All of the data below should be copied exactly as it stands.

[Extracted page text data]
•••
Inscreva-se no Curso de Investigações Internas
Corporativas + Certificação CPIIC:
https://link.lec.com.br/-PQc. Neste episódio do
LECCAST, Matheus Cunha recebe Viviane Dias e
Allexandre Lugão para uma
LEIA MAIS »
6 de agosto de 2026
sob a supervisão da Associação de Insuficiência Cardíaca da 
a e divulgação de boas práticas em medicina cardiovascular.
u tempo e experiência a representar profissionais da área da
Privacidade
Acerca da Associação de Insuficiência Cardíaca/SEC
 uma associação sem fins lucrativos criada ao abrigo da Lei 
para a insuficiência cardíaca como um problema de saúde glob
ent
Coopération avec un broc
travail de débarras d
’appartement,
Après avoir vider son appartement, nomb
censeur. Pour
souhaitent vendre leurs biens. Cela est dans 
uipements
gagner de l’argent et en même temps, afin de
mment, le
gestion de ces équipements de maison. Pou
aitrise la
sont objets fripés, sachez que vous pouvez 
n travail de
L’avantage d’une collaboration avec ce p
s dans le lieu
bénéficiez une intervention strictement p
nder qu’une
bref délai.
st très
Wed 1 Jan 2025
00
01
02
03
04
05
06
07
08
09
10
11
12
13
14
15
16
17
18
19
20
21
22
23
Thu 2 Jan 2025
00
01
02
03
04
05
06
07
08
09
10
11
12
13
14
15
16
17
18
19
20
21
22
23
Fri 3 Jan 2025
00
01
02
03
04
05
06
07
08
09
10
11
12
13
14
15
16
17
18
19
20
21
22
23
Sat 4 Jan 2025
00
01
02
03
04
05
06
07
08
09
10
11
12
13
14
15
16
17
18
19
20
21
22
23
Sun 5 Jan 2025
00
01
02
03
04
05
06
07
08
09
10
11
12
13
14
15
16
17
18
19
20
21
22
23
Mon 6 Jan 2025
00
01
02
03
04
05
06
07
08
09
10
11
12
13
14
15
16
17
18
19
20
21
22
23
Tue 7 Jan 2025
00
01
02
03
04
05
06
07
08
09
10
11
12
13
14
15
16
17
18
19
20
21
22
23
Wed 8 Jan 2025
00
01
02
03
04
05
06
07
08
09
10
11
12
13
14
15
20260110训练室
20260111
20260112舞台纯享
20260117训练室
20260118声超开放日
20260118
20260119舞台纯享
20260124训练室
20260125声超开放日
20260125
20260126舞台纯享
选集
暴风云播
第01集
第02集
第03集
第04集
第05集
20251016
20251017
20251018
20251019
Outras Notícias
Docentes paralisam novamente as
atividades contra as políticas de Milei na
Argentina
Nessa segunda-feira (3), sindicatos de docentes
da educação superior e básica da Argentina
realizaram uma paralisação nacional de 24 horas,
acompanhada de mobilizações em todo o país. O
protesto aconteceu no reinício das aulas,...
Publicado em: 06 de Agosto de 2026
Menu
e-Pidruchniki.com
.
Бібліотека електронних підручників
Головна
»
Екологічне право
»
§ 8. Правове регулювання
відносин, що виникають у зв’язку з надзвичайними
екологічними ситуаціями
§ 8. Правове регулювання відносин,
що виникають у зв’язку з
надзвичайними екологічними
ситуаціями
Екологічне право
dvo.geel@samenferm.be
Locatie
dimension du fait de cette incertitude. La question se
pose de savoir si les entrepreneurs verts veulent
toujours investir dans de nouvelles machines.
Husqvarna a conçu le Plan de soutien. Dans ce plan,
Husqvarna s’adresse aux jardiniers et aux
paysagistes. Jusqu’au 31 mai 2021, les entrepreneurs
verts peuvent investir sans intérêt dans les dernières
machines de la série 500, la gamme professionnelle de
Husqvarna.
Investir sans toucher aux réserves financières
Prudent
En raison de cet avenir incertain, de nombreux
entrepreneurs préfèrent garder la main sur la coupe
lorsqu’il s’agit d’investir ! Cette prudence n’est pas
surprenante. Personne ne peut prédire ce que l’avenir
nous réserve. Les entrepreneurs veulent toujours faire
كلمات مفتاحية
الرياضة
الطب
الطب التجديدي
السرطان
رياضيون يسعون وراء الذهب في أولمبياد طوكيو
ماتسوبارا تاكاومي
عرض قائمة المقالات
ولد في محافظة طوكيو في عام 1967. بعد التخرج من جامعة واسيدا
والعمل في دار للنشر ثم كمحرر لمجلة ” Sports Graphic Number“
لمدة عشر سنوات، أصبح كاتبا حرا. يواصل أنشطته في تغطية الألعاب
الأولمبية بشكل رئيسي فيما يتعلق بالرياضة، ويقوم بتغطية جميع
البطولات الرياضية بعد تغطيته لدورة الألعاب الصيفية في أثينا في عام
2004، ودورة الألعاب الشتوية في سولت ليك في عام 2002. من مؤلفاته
•••
Solution -
Inscreva-se no Curso de Investigações Internas
Corporativas + Certificação CPIIC:
https://link.lec.com.br/-PQc. Neste episódio do
LECCAST, Matheus Cunha recebe Viviane Dias e
Allexandre Lugão para uma
LEIA MAIS »
6 de agosto de 2026
sob a supervisão da Associação de Insuficiência Cardíaca da 
a e divulgação de boas práticas em medicina cardiovascular.
u tempo e experiência a representar profissionais da área da
Privacidade
Acerca da Associação de Insuficiência Cardíaca/SEC
 uma associação sem fins lucrativos criada ao abrigo da Lei 
para a insuficiência cardíaca como um problema de saúde glob
ent
Coopération avec un broc
travail de débarras d
’appartement,
Après avoir vider son appartement, nomb
censeur. Pour
souhaitent vendre leurs biens. Cela est dans 
uipements
gagner de l’argent et en même temps, afin de
mment, le
gestion de ces équipements de maison. Pou
aitrise la
sont objets fripés, sachez que vous pouvez 
n travail de
L’avantage d’une collaboration avec ce p
s dans le lieu
bénéficiez une intervention strictement p
nder qu’une
bref délai.
st très
Wed 1 Jan 2025
00
01
02
03
04
05
06
07
08
09
10
11
12
13
14
15
16
17
18
19
20
21
22
23
Thu 2 Jan 2025
00
01
02
03
04
05
06
07
08
09
10
11
12
13
14
15
16
17
18
19
20
21
22
23
Fri 3 Jan 2025
00
01
02
03
04
05
06
07
08
09
10
11
12
13
14
15
16
17
18
19
20
21
22
23
Sat 4 Jan 2025
00
01
02
03
04
05
06
07
08
09
10
11
12
13
14
15
16
17
18
19
20
21
22
23
Sun 5 Jan 2025
00
01
02
03
04
05
06
07
08
09
10
11
12
13
14
15
16
17
18
19
20
21
22
23
Mon 6 Jan 2025
00
01
02
03
04
05
06
07
08
09
10
11
12
13
14
15
16
17
18
19
20
21
22
23
Tue 7 Jan 2025
00
01
02
03
04
05
06
07
08
09
10
11
12
13
14
15
16
17
18
19
20
21
22
23
Wed 8 Jan 2025
00
01
02
03
04
05
06
07
08
09
10
11
12
13
14
15
20260110训练室
20260111
20260112舞台纯享
20260117训练室
20260118声超开放日
20260118
20260119舞台纯享
20260124训练室
20260125声超开放日
20260125
20260126舞台纯享
选集
暴风云播
第01集
第02集
第03集
第04集
第05集
20251016
20251017
20251018
20251019
Outras Notícias
Docentes paralisam novamente as
atividades contra as políticas de Milei na
Argentina
Nessa segunda-feira (3), sindicatos de docentes
da educação superior e básica da Argentina
realizaram uma paralisação nacional de 24 horas,
acompanhada de mobilizações em todo o país. O
protesto aconteceu no reinício das aulas,...
Publicado em: 06 de Agosto de 2026
Menu
e-Pidruchniki.com
.
Бібліотека електронних підручників
Головна
»
Екологічне право
»
§ 8. Правове регулювання
відносин, що виникають у зв’язку з надзвичайними
екологічними ситуаціями
§ 8. Правове регулювання відносин,
що виникають у зв’язку з
надзвичайними екологічними
ситуаціями
Екологічне право
dvo.geel@samenferm.be
Locatie
dimension du fait de cette incertitude. La question se
pose de savoir si les entrepreneurs verts veulent
toujours investir dans de nouvelles machines.
Husqvarna a conçu le Plan de soutien. Dans ce plan,
Husqvarna s’adresse aux jardiniers et aux
paysagistes. Jusqu’au 31 mai 2021, les entrepreneurs
verts peuvent investir sans intérêt dans les dernières
machines de la série 500, la gamme professionnelle de
Husqvarna.
Investir sans toucher aux réserves financières
Prudent
En raison de cet avenir incertain, de nombreux
entrepreneurs préfèrent garder la main sur la coupe
lorsqu’il s’agit d’investir ! Cette prudence n’est pas
surprenante. Personne ne peut prédire ce que l’avenir
nous réserve. Les entrepreneurs veulent toujours faire
كلمات مفتاحية
الرياضة
الطب
الطب التجديدي
السرطان
رياضيون يسعون وراء الذهب في أولمبياد طوكيو
ماتسوبارا تاكاومي
عرض قائمة المقالات
ولد في محافظة طوكيو في عام 1967. بعد التخرج من جامعة واسيدا
والعمل في دار للنشر ثم كمحرر لمجلة ” Sports Graphic Number“
لمدة عشر سنوات، أصبح كاتبا حرا. يواصل أنشطته في تغطية الألعاب
الأولمبية بشكل رئيسي فيما يتعلق بالرياضة، ويقوم بتغطية جميع
البطولات الرياضية بعد تغطيته لدورة الألعاب الصيفية في أثينا في عام
2004، ودورة الألعاب الشتوية في سولت ليك في عام 2002. من مؤلفاته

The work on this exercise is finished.